Segment Start: Entries supplied

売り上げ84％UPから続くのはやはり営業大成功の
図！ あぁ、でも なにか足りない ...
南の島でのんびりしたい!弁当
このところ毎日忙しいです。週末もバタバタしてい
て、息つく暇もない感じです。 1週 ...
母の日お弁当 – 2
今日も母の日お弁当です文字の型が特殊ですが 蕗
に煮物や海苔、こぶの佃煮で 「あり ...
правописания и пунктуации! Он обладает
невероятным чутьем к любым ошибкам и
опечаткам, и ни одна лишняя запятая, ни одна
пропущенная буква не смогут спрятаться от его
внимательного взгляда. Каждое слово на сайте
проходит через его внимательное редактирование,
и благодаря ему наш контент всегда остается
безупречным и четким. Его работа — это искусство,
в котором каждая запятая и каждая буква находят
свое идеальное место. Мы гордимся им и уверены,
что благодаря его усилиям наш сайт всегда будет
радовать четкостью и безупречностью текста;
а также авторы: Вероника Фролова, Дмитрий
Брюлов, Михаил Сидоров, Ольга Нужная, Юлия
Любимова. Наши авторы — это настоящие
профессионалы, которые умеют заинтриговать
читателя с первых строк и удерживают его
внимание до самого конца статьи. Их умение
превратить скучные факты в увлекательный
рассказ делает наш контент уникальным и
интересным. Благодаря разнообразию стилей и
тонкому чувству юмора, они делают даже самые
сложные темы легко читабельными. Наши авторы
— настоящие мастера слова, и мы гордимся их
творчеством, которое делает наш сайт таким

Segment End: Entries supplied

How to complete this task ::
Every entry is to be copied exactly, with none omitted.

Reply ::
売り上げ84％UPから続くのはやはり営業大成功の
図！ あぁ、でも なにか足りない ...
南の島でのんびりしたい!弁当
このところ毎日忙しいです。週末もバタバタしてい
て、息つく暇もない感じです。 1週 ...
母の日お弁当 – 2
今日も母の日お弁当です文字の型が特殊ですが 蕗
に煮物や海苔、こぶの佃煮で 「あり ...
правописания и пунктуации! Он обладает
невероятным чутьем к любым ошибкам и
опечаткам, и ни одна лишняя запятая, ни одна
пропущенная буква не смогут спрятаться от его
внимательного взгляда. Каждое слово на сайте
проходит через его внимательное редактирование,
и благодаря ему наш контент всегда остается
безупречным и четким. Его работа — это искусство,
в котором каждая запятая и каждая буква находят
свое идеальное место. Мы гордимся им и уверены,
что благодаря его усилиям наш сайт всегда будет
радовать четкостью и безупречностью текста;
а также авторы: Вероника Фролова, Дмитрий
Брюлов, Михаил Сидоров, Ольга Нужная, Юлия
Любимова. Наши авторы — это настоящие
профессионалы, которые умеют заинтриговать
читателя с первых строк и удерживают его
внимание до самого конца статьи. Их умение
превратить скучные факты в увлекательный
рассказ делает наш контент уникальным и
интересным. Благодаря разнообразию стилей и
тонкому чувству юмора, они делают даже самые
сложные темы легко читабельными. Наши авторы
— настоящие мастера слова, и мы гордимся их
творчеством, которое делает наш сайт таким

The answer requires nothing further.